Roma

Kenneth ajeitou-se com dificuldade, ajudado por um jovem clérigo, no primeiro degrau da praça do Campidoglio. O fim de tarde daquele verão de 1576 estava ameno. O outono já se avizinhava. Além do manuscrito, tinha em mãos um mapa colorido da cidade. Ele mostrava que havia, no local onde estava sentado, a pequena colina do Capitolium, de suma importância na capital do Império Romano séculos antes. Nas últimas décadas tinha se tornado o morro das cabras graças à frequência dos animais que vinham pastar.

Agora era diferente.
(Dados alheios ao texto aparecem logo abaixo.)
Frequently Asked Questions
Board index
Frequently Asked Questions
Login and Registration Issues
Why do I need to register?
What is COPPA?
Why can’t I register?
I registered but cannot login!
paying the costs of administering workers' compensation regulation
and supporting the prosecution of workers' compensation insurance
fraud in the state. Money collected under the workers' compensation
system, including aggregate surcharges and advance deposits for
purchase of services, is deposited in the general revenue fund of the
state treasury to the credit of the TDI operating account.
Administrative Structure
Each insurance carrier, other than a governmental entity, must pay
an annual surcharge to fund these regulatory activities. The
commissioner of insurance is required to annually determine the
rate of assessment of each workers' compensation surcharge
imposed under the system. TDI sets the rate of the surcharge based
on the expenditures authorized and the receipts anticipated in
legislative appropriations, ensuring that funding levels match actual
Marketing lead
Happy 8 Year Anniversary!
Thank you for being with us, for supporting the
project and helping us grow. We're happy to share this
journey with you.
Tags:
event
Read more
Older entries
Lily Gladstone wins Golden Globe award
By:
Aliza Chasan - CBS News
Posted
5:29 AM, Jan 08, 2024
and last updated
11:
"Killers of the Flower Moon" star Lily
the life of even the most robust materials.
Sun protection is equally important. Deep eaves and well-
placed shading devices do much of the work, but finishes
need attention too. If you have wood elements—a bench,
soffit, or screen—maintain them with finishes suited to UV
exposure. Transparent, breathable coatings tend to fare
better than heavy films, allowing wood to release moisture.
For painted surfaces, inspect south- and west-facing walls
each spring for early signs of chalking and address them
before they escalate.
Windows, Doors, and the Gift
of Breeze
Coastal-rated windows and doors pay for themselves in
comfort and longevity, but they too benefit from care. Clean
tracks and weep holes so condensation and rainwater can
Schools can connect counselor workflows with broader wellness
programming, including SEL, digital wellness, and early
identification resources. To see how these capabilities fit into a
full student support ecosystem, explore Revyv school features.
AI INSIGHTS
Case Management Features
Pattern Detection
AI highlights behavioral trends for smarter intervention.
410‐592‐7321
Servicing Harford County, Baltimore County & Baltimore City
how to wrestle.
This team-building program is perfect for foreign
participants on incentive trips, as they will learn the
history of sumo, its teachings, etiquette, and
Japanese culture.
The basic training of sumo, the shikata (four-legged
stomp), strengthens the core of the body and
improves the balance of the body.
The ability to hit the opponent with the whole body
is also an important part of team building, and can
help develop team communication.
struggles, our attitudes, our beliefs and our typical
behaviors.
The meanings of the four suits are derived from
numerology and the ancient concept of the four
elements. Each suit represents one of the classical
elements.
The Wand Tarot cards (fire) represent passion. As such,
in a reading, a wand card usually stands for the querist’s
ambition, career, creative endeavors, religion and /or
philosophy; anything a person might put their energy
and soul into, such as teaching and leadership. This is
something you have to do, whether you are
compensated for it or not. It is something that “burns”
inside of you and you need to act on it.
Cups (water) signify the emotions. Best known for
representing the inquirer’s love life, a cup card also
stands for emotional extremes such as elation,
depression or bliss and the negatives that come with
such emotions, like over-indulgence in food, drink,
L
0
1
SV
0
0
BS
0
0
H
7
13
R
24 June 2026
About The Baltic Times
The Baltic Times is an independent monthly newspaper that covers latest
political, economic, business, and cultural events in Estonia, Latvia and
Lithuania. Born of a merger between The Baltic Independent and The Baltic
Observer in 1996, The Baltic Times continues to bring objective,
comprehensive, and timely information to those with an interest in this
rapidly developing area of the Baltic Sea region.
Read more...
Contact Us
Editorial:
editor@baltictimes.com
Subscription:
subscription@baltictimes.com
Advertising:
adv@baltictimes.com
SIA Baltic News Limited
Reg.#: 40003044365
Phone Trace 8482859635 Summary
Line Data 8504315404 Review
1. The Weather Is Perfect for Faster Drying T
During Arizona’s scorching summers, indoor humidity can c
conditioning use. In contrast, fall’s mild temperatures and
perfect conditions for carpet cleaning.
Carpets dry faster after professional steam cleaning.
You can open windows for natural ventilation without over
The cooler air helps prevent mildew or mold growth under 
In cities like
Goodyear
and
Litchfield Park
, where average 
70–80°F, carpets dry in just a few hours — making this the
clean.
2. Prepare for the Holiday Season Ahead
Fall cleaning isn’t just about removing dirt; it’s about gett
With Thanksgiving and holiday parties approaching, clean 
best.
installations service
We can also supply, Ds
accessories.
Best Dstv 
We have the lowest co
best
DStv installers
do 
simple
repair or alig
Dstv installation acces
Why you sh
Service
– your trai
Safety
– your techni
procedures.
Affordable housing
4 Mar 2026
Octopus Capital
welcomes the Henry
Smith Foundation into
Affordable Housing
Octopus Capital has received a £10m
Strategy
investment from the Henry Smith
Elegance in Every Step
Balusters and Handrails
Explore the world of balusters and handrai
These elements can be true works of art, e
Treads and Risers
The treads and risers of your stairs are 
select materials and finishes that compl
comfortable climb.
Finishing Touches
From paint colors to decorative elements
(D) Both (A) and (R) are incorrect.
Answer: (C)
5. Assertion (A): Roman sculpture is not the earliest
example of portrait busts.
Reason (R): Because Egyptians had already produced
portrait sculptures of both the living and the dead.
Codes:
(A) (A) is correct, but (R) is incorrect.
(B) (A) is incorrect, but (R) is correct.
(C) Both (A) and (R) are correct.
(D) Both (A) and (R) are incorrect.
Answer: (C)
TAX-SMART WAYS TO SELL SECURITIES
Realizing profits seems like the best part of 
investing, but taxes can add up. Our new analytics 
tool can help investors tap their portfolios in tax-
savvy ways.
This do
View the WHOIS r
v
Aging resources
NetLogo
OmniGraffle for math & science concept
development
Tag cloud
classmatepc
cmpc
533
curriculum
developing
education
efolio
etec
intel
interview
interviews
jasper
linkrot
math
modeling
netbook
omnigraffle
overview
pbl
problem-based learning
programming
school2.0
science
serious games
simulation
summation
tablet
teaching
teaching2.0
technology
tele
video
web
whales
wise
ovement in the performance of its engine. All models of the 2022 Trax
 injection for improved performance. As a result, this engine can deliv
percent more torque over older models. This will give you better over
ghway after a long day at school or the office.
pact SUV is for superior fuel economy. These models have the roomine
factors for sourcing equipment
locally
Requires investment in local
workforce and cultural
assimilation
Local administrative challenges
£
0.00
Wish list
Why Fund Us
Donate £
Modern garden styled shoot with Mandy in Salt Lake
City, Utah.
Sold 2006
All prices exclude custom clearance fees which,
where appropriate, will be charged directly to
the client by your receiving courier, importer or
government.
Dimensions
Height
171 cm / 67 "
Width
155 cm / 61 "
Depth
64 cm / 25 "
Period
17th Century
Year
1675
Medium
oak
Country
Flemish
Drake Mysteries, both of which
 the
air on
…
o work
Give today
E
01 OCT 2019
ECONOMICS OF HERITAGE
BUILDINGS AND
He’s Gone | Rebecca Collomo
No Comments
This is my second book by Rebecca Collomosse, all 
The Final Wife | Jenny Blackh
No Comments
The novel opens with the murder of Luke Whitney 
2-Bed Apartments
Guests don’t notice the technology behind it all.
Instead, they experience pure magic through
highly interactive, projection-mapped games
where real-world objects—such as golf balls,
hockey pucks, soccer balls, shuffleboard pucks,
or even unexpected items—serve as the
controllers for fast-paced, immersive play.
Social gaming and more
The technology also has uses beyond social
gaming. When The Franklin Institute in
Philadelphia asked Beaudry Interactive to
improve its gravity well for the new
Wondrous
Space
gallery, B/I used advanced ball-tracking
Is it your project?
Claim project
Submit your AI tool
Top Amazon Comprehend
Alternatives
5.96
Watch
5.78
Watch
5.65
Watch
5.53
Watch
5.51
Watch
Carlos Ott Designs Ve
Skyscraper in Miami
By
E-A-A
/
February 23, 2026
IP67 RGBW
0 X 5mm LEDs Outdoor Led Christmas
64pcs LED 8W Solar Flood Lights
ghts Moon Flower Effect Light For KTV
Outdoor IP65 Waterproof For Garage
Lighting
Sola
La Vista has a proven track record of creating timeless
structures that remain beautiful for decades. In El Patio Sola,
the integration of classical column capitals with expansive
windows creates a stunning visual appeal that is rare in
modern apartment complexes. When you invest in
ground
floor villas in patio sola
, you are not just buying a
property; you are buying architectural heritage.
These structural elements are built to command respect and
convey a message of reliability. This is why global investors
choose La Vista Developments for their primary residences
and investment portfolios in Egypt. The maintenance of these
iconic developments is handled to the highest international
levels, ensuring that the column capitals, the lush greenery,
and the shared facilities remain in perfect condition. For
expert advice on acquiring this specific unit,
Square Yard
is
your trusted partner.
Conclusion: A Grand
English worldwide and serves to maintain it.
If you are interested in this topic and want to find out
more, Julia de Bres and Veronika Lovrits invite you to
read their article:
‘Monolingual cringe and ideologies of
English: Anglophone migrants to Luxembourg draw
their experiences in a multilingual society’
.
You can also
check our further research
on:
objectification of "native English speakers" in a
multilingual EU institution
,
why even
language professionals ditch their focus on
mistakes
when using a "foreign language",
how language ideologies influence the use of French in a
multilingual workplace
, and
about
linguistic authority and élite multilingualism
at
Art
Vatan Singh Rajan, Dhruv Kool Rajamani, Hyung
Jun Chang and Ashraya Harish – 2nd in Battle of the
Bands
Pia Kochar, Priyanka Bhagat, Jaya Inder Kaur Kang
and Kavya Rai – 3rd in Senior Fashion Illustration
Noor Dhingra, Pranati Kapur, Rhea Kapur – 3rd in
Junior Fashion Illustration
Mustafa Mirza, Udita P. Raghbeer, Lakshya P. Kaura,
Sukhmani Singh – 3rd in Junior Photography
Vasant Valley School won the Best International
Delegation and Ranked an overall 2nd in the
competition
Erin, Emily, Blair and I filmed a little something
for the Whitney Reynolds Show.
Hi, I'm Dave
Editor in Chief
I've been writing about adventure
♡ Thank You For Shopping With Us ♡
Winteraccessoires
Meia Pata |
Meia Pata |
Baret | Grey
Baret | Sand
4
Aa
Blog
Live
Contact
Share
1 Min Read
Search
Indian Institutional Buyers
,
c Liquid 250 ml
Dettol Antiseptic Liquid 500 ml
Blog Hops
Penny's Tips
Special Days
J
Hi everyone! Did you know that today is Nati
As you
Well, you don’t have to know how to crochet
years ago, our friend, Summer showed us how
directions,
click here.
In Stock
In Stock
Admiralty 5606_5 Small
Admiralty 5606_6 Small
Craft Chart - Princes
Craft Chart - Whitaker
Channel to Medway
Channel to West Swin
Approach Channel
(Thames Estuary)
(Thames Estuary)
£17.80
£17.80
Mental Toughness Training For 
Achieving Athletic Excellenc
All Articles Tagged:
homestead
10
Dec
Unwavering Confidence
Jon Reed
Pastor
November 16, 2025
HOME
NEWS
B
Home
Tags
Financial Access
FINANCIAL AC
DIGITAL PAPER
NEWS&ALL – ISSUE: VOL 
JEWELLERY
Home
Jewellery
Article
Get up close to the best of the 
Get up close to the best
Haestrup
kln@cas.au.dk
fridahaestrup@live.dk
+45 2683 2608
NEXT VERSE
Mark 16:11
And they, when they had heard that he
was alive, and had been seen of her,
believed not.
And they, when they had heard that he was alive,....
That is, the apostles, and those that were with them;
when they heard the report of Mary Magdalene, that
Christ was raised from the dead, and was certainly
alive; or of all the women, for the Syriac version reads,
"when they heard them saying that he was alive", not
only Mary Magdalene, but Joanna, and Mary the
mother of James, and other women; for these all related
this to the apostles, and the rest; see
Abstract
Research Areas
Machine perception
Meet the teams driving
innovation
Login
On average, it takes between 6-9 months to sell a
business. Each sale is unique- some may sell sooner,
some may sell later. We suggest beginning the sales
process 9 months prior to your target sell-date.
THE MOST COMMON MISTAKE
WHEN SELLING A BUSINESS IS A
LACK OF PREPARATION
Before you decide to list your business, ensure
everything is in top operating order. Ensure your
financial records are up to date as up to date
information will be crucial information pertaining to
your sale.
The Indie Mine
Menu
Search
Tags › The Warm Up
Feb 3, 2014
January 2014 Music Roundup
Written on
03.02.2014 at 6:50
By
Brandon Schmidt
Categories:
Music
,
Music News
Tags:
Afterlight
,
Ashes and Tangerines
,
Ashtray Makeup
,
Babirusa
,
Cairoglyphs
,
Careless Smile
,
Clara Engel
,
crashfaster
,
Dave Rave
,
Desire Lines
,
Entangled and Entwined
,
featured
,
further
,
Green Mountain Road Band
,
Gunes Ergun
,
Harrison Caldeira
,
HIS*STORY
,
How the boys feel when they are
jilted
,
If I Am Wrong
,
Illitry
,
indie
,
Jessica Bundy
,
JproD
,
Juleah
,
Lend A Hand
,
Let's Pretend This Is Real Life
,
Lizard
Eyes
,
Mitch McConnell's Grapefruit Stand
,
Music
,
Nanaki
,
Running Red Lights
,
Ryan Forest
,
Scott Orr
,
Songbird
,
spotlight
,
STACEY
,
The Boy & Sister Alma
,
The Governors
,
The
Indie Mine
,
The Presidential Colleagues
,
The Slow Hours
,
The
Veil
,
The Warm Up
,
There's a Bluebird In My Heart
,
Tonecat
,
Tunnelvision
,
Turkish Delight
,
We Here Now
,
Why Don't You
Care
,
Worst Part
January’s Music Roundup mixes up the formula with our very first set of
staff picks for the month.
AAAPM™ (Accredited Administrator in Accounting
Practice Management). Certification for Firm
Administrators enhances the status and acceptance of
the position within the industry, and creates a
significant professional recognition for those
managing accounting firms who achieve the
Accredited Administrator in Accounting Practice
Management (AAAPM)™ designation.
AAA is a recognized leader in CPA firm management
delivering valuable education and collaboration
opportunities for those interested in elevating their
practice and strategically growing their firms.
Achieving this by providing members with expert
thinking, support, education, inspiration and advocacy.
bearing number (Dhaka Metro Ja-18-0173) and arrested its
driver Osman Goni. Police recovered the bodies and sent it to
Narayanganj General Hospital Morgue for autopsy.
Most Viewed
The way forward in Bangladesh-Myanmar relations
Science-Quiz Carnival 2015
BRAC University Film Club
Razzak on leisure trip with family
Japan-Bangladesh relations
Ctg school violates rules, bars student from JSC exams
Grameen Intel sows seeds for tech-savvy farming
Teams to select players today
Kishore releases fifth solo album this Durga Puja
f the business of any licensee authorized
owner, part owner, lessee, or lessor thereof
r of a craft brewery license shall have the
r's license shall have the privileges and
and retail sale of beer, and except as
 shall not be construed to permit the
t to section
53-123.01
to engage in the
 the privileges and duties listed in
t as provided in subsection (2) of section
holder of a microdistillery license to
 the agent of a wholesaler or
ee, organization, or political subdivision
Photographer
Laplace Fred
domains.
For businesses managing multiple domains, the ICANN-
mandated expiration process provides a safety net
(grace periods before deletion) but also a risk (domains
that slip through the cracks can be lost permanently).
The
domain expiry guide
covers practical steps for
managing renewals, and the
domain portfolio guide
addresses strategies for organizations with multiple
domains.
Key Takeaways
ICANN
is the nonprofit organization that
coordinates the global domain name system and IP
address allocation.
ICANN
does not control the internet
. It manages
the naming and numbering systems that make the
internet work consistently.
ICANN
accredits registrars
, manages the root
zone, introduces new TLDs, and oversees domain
Michelangelo fizera um projeto para dignificar a praça, que seria completada com a forma trapezoidal, rodeada por três grandes palácios, tendo ao centro a estátua equestre de Marco Aurélio, de frente para a escadaria que se abria para a cidade. O famoso pintor e arquiteto já falecera, mas a reforma continuava.

Admirou a magnificência de Roma. Ao longe podia avistar a cúpula da catedral inacabada, no coração da pequena cidade do Vaticanus, que também ficava dentro dos muros. Roma se reerguia em obras, tornava-se jovem. Kenneth, ao contrário, sentia a força do tempo, pois passara dos 70 anos. Voltara recentemente da Inglaterra. A viagem tinha sido penosa e demorada, principalmente sobre carroças, pois já não conseguia ficar muito tempo em cima de um cavalo.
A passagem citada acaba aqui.